**THE RECORDS**

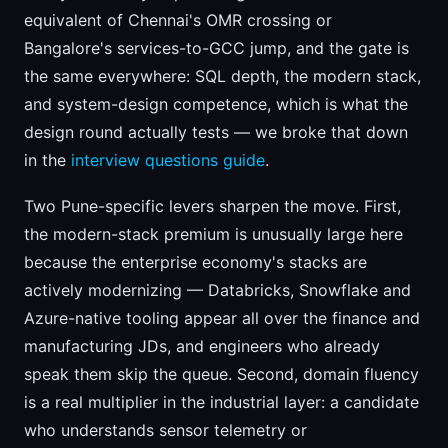
equivalent of Chennai's OMR crossing or
Bangalore's services-to-GCC jump, and the gate is
the same everywhere: SQL depth, the modern stack,
and system-design competence, which is what the
design round actually tests — we broke that down
in the
interview questions guide
.
Two Pune-specific levers sharpen the move. First,
the modern-stack premium is unusually large here
because the enterprise economy's stacks are
actively modernizing — Databricks, Snowflake and
Azure-native tooling appear all over the finance and
manufacturing JDs, and engineers who already
speak them skip the queue. Second, domain fluency
is a real multiplier in the industrial layer: a candidate
who understands sensor telemetry or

**WORK ORDER**
Using the data above, transcribe the lines that run from the line with "Bangalore's services-to-GCC jump, and" to the line with "is a real multiplier", both ends kept, and output nothing else.

**ANSWER BELOW**
Bangalore's services-to-GCC jump, and the gate is
the same everywhere: SQL depth, the modern stack,
and system-design competence, which is what the
design round actually tests — we broke that down
in the
interview questions guide
.
Two Pune-specific levers sharpen the move. First,
the modern-stack premium is unusually large here
because the enterprise economy's stacks are
actively modernizing — Databricks, Snowflake and
Azure-native tooling appear all over the finance and
manufacturing JDs, and engineers who already
speak them skip the queue. Second, domain fluency
is a real multiplier in the industrial layer: a candidate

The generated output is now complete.